One thing from AwesomeMod that might be increasing bloat exponentially, is all the non-cleared inventories and needs/wants for each sim in each household you guys play.  Not only that, but in a normal game you don't get to control furniture in more than one home at a time, but I believe Awesome lets you do that as well (correct me if I'm mistaken, I personally don't ever play more than 1 house at a time).

My current game is a medium sized 20x30 with 1 sim on it (move-in g/f soon), and not a lot of stuff in storage.  Personal sim inventory is getting up there with fruits/veggies and fish, and there is a sizeable garden outside, but nothing glorious.  That, combined with the fact my computer is highly tuned and fairly fast, is probably what is keeping my saves really quick (latest was 15 seconds).

I have no doubt if I started to play every sim in 6 households, have each one with a custom inventory, and manage all their houses simultaneously, that my save would bloat tremendously.  I guess that may just be the price you pay for playing God.   ;D


Tested with NoInventoryDestruction disabled (the wishes aren't disableable), and it still takes 10 minutes to save. And my NB is the default one, no empty download.

J. M. Pescado:
Quote from: JBoat on 2009 July 13, 22:44:46

I have no doubt if I started to play every sim in 6 households, have each one with a custom inventory, and manage all their houses simultaneously, that my save would bloat tremendously.  I guess that may just be the price you pay for playing God.   ;D
That isn't it. The game already saves all houses anyway, so the number of houses you manipulate has no effect on anything other than how white your screen gets. Inventories aren't really it, either, nor wants (TS2 retained all wants for all sims at all times in the entire neighborhood, without any problems at all). The cause of the save file bloatage is simply a mystery.

JBoat:
Quote from: J. M. Pescado on 2009 July 14, 18:53:02

Quote from: JBoat on 2009 July 13, 22:44:46

I have no doubt if I started to play every sim in 6 households, have each one with a custom inventory, and manage all their houses simultaneously, that my save would bloat tremendously.  I guess that may just be the price you pay for playing God.   ;D
That isn't it. The game already saves all houses anyway, so the number of houses you manipulate has no effect on anything other than how white your screen gets. Inventories aren't really it, either, nor wants (TS2 retained all wants for all sims at all times in the entire neighborhood, without any problems at all). The cause of the save file bloatage is simply a mystery.

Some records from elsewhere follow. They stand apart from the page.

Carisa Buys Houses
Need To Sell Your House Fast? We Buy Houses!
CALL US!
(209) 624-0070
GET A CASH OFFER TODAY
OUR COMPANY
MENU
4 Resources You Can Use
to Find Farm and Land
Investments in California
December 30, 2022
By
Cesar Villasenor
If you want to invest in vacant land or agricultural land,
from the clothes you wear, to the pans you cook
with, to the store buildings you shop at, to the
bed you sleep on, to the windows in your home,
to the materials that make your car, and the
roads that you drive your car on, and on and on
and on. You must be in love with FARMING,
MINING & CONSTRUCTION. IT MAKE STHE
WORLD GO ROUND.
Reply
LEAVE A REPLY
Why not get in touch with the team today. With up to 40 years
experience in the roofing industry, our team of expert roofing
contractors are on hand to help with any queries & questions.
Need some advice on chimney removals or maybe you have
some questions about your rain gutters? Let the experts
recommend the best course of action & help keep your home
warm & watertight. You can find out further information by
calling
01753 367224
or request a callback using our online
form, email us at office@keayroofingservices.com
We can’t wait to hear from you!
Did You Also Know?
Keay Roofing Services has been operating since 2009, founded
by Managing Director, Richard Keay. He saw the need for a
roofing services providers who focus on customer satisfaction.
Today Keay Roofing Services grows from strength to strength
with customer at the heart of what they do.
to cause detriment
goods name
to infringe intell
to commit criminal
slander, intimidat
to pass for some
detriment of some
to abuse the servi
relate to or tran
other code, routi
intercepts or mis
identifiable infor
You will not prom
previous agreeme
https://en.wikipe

Well the next thing I'd be curious about then, is the relation between save file size, and time to save that file.  Combine that with the number of sims/households controlled in-game, and we might find out something.  It might also show any differences in disk subsystem speed.

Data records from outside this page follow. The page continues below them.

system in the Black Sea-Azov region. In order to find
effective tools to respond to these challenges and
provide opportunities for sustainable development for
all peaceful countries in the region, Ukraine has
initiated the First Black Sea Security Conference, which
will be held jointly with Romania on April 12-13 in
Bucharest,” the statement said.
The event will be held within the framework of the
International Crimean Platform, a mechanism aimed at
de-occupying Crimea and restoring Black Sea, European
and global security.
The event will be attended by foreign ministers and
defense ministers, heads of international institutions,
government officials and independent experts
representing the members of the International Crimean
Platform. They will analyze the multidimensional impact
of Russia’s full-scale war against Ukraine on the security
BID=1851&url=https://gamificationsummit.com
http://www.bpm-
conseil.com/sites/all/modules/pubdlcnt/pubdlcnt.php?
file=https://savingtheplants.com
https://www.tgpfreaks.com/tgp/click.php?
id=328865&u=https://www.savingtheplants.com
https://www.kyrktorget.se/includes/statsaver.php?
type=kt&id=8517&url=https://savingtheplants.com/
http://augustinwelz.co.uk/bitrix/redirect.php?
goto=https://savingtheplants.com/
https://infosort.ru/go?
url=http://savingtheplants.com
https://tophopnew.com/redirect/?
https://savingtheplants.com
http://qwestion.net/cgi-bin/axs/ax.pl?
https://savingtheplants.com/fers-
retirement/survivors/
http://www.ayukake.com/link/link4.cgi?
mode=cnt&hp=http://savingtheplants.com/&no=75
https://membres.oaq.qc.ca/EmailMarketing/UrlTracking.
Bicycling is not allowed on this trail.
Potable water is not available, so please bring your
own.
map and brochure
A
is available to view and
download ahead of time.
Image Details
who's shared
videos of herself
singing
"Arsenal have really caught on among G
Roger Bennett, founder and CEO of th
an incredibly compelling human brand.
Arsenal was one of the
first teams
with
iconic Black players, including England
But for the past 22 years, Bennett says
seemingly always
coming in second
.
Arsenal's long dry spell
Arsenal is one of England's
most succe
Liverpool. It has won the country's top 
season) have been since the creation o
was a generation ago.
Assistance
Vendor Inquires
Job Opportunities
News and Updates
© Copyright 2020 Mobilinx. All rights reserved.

My game for example, is one household only, with 1 sim in it.  Fairly active inventory (fruits/veggies/fish), marginal furniture load, medium garden outside.  Not a social sim, so less than 10 total relationships with other sims.  My save game file is 26mb, and takes exactly 16 seconds to save.  My rig is a Q6600 (quad core) with 3 drives in a RAID stripe (64kb cluster size), pagefile on separate drive.  Needless to say, read/write speed on the primary drive (which is both the game drive and savegame/cache drive for TS3) is quite high.

I will mention that I find it interesting that a game like Sims 3 that doesn't save world state information (like Oblivion would) creates savegames of such huge sizes.  I'd think they should be much smaller, especially when only controlling 1 household.